**Exercise**
The lines to be extracted run from the start of the listing through the line containing "vengeance. (Voir, sur"; copy them exactly and nothing else.

*** Opening Data ***

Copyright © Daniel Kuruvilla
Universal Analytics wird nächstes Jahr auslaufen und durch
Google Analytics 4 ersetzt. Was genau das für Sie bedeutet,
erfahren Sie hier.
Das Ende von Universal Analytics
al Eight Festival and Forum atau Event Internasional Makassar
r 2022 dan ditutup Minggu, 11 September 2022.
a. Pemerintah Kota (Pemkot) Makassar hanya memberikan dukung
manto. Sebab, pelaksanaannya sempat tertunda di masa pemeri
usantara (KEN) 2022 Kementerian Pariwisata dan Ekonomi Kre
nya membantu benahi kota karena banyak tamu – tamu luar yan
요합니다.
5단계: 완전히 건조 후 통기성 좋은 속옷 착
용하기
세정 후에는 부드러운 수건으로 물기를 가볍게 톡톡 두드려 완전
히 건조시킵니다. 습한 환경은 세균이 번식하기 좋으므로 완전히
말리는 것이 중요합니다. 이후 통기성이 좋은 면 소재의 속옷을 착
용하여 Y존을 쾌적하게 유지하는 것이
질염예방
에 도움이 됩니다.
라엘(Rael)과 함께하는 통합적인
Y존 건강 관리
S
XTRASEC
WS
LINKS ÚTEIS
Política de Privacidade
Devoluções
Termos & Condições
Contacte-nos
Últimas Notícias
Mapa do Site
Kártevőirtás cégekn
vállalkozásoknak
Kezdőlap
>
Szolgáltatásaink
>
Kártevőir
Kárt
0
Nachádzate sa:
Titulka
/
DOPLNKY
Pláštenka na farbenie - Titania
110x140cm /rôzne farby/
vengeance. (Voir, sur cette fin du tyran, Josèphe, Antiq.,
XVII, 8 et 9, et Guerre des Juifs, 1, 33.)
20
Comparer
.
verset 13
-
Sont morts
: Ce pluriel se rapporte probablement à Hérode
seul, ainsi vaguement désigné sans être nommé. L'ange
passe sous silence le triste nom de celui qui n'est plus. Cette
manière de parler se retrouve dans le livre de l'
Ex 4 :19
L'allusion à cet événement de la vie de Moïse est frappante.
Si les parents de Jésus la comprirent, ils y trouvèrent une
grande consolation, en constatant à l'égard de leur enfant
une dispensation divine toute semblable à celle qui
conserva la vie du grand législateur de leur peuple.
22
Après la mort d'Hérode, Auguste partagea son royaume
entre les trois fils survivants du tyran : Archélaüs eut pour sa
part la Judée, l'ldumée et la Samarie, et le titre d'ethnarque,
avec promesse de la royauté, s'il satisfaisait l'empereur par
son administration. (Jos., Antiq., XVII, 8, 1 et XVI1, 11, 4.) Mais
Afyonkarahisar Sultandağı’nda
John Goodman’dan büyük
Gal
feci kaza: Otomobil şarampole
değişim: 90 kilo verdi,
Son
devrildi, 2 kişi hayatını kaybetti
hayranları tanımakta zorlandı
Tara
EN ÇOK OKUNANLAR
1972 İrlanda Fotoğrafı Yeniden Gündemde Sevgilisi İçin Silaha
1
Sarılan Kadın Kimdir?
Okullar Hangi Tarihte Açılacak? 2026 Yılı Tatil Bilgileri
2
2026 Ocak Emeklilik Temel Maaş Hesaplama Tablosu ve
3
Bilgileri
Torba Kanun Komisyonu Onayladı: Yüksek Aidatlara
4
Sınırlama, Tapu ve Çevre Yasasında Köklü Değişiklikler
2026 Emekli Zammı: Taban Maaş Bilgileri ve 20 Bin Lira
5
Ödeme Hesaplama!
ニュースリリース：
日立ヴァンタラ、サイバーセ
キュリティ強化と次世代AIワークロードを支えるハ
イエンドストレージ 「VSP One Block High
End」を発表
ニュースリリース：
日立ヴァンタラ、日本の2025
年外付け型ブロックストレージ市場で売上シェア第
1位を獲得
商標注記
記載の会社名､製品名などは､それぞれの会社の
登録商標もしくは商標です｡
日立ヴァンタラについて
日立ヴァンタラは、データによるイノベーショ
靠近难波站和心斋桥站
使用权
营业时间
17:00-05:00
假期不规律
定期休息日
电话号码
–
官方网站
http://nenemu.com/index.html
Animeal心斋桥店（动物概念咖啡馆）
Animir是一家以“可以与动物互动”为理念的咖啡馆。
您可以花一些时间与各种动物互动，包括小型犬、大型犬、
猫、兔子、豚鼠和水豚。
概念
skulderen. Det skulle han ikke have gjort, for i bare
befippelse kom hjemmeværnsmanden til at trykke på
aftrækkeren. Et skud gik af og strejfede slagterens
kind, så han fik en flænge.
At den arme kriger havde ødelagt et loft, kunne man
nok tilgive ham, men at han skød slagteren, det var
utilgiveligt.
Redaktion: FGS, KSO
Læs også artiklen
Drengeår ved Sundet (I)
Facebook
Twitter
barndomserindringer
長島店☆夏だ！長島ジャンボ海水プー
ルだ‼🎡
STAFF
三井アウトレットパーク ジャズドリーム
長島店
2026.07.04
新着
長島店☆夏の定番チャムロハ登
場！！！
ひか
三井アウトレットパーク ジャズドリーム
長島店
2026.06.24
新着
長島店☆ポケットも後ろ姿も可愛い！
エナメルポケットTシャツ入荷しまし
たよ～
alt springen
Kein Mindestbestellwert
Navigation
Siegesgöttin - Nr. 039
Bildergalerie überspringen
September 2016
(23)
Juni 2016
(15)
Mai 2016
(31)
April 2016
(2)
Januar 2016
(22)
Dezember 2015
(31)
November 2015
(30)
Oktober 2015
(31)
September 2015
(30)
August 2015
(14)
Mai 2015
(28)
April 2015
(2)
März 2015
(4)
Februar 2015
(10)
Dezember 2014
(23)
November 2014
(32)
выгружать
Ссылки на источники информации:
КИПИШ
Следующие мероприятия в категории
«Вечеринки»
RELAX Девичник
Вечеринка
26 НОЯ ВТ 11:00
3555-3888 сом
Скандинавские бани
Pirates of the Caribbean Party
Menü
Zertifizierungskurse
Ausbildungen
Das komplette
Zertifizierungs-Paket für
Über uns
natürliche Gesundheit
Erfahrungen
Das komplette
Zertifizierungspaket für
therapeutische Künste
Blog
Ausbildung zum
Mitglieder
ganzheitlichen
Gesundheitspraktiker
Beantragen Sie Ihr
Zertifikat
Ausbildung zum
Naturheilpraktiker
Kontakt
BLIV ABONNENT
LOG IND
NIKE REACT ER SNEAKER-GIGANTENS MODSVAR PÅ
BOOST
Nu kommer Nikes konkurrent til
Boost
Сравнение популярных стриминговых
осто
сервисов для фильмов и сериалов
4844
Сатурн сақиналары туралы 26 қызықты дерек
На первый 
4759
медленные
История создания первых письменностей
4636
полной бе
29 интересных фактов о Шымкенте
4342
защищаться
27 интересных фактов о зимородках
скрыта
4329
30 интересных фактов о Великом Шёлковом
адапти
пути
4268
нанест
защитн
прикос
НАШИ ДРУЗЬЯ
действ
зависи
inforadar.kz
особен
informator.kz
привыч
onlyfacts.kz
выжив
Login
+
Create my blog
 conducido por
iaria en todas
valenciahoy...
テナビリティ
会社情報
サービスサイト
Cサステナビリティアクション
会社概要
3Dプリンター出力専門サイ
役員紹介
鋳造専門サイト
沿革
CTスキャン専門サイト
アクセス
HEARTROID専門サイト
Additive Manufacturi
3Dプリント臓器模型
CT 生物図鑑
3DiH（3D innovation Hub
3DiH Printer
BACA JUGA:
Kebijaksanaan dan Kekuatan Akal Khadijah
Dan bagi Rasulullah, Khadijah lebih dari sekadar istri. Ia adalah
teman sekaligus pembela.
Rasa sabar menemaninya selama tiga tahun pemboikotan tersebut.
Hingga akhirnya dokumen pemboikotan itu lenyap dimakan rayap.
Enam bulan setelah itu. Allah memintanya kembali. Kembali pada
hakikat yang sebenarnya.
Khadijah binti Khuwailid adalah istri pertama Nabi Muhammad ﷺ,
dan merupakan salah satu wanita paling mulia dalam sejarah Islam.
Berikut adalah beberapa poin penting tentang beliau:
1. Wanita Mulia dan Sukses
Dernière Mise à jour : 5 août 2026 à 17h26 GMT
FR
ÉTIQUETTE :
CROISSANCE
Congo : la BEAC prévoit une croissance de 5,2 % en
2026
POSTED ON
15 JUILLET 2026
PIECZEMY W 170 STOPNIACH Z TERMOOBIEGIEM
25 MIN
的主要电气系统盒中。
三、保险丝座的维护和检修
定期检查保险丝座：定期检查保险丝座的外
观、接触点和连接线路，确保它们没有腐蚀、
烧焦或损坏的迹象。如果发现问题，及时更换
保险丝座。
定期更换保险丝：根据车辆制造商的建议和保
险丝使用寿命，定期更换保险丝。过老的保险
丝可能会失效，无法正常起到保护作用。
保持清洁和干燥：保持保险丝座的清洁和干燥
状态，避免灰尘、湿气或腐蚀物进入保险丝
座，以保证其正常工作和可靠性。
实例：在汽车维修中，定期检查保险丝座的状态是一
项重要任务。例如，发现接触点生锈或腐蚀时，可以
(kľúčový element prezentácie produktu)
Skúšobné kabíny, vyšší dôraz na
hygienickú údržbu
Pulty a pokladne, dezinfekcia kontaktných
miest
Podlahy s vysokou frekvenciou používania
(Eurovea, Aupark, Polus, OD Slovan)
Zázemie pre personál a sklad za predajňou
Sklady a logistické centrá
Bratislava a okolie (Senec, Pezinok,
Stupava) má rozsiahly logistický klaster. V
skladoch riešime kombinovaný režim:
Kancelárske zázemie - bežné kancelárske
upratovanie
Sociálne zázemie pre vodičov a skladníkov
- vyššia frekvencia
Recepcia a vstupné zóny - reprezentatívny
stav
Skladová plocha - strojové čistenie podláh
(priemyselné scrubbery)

*** Closing Data ***

**Solution to the exercise**
Copyright © Daniel Kuruvilla
Universal Analytics wird nächstes Jahr auslaufen und durch
Google Analytics 4 ersetzt. Was genau das für Sie bedeutet,
erfahren Sie hier.
Das Ende von Universal Analytics
al Eight Festival and Forum atau Event Internasional Makassar
r 2022 dan ditutup Minggu, 11 September 2022.
a. Pemerintah Kota (Pemkot) Makassar hanya memberikan dukung
manto. Sebab, pelaksanaannya sempat tertunda di masa pemeri
usantara (KEN) 2022 Kementerian Pariwisata dan Ekonomi Kre
nya membantu benahi kota karena banyak tamu – tamu luar yan
요합니다.
5단계: 완전히 건조 후 통기성 좋은 속옷 착
용하기
세정 후에는 부드러운 수건으로 물기를 가볍게 톡톡 두드려 완전
히 건조시킵니다. 습한 환경은 세균이 번식하기 좋으므로 완전히
말리는 것이 중요합니다. 이후 통기성이 좋은 면 소재의 속옷을 착
용하여 Y존을 쾌적하게 유지하는 것이
질염예방
에 도움이 됩니다.
라엘(Rael)과 함께하는 통합적인
Y존 건강 관리
S
XTRASEC
WS
LINKS ÚTEIS
Política de Privacidade
Devoluções
Termos & Condições
Contacte-nos
Últimas Notícias
Mapa do Site
Kártevőirtás cégekn
vállalkozásoknak
Kezdőlap
>
Szolgáltatásaink
>
Kártevőir
Kárt
0
Nachádzate sa:
Titulka
/
DOPLNKY
Pláštenka na farbenie - Titania
110x140cm /rôzne farby/
vengeance. (Voir, sur cette fin du tyran, Josèphe, Antiq.,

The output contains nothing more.